- _YOUR OBJECTIVE_
Beneath this line are entries. Copy the range from the line with "Sáu điều Bác Hồ" to the line with "الشیخ عبدالستار الحماد", ends included, exactly; leave pictures out.

(Dataset entries)

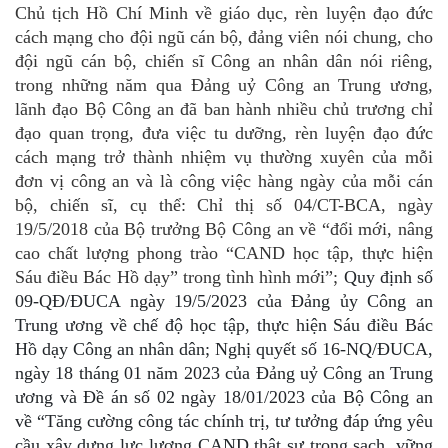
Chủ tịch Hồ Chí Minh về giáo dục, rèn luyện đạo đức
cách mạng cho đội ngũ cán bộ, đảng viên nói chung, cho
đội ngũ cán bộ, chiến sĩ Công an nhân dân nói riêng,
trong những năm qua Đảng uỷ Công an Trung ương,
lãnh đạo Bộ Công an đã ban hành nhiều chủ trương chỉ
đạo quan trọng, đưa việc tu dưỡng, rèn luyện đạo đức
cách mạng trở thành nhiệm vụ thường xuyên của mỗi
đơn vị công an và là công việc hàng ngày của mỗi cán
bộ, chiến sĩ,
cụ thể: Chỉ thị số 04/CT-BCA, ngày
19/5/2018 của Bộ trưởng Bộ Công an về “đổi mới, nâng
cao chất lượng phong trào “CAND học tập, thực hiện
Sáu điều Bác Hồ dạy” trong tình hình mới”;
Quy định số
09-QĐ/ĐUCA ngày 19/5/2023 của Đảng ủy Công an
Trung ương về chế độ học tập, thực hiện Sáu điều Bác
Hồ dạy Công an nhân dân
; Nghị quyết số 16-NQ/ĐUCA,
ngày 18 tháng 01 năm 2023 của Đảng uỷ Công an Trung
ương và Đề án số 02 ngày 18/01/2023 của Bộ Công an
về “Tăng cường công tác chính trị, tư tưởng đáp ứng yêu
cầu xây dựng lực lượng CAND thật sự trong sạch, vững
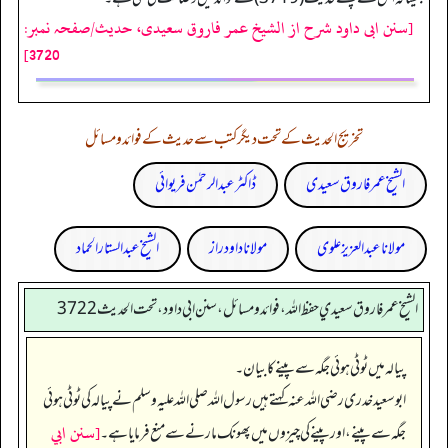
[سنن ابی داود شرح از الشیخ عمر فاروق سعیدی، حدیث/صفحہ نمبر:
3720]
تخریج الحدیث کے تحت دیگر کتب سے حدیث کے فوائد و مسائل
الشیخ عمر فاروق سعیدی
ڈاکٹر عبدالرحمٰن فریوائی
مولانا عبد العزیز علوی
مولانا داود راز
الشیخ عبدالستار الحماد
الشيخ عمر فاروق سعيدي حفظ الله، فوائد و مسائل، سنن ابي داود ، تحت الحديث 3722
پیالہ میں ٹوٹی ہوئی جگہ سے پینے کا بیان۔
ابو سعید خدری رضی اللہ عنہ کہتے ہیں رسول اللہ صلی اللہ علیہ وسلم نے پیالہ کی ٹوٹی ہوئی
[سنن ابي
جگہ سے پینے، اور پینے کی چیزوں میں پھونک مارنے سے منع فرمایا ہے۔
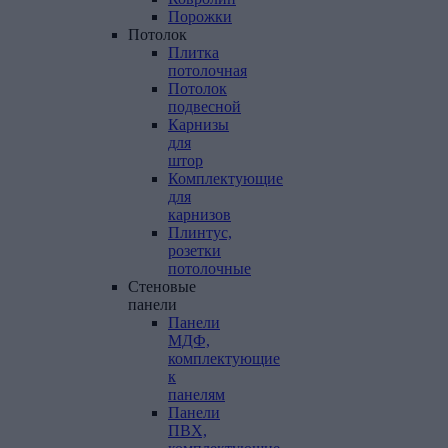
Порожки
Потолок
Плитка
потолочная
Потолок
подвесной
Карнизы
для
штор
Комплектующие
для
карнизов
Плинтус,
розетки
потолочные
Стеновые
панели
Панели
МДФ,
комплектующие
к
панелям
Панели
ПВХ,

---

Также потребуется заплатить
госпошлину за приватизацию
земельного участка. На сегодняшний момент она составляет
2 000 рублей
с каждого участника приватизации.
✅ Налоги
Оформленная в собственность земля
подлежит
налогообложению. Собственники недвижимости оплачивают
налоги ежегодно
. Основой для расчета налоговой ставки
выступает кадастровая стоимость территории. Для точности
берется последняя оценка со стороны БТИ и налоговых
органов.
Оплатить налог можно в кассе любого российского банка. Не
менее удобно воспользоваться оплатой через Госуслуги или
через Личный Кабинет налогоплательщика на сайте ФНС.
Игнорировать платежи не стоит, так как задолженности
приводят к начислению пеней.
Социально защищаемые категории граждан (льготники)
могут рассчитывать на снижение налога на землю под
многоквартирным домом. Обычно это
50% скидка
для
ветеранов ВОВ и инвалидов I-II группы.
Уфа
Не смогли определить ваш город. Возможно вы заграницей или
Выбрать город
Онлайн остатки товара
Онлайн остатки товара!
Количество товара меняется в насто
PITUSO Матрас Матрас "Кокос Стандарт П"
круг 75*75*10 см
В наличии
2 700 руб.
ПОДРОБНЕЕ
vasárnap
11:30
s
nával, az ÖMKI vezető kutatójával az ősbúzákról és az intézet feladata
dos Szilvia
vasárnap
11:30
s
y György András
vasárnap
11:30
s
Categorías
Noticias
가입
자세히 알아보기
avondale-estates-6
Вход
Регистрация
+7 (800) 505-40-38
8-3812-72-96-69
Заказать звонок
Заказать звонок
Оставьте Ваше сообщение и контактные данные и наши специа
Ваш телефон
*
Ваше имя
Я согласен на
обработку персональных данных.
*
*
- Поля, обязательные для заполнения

* * *

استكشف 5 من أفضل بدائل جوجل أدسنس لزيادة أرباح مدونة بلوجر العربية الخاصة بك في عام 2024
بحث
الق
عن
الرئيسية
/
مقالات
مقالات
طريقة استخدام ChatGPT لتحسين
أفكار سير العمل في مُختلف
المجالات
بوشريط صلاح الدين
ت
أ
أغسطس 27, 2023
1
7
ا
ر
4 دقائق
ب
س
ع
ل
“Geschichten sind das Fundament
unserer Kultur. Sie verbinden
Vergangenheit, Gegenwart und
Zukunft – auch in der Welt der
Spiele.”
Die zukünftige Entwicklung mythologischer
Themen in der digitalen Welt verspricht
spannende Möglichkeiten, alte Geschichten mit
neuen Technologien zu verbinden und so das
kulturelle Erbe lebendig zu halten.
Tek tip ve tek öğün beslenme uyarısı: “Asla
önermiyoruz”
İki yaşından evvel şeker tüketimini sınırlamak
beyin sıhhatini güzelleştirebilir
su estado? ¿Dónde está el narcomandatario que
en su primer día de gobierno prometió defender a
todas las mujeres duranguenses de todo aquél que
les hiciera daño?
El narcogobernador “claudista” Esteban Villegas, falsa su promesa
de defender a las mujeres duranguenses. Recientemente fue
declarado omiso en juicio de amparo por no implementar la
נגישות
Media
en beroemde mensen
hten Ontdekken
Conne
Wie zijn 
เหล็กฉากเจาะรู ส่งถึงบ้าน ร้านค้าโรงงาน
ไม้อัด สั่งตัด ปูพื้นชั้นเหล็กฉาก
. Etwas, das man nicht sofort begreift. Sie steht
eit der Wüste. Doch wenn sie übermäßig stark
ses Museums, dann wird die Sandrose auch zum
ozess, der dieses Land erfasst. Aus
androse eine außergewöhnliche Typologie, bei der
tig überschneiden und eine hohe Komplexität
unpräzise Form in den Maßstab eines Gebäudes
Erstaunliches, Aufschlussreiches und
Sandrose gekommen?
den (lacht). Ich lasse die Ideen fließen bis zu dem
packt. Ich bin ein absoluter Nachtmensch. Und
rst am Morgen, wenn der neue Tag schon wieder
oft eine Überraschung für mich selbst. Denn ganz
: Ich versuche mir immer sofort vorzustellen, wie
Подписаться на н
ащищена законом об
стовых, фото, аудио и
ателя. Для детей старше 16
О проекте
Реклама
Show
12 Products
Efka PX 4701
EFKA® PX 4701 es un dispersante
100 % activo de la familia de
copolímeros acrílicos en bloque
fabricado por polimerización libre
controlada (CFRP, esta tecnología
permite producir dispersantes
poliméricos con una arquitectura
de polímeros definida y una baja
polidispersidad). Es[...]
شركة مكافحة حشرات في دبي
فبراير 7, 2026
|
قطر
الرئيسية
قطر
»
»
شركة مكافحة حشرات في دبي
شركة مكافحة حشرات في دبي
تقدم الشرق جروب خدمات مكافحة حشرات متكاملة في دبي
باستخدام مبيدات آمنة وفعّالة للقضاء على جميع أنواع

- _ANSWER BELOW_
Sáu điều Bác Hồ dạy” trong tình hình mới”;
Quy định số
09-QĐ/ĐUCA ngày 19/5/2023 của Đảng ủy Công an
Trung ương về chế độ học tập, thực hiện Sáu điều Bác
Hồ dạy Công an nhân dân
; Nghị quyết số 16-NQ/ĐUCA,
ngày 18 tháng 01 năm 2023 của Đảng uỷ Công an Trung
ương và Đề án số 02 ngày 18/01/2023 của Bộ Công an
về “Tăng cường công tác chính trị, tư tưởng đáp ứng yêu
cầu xây dựng lực lượng CAND thật sự trong sạch, vững
[سنن ابی داود شرح از الشیخ عمر فاروق سعیدی، حدیث/صفحہ نمبر:
3720]
تخریج الحدیث کے تحت دیگر کتب سے حدیث کے فوائد و مسائل
الشیخ عمر فاروق سعیدی
ڈاکٹر عبدالرحمٰن فریوائی
مولانا عبد العزیز علوی
مولانا داود راز
الشیخ عبدالستار الحماد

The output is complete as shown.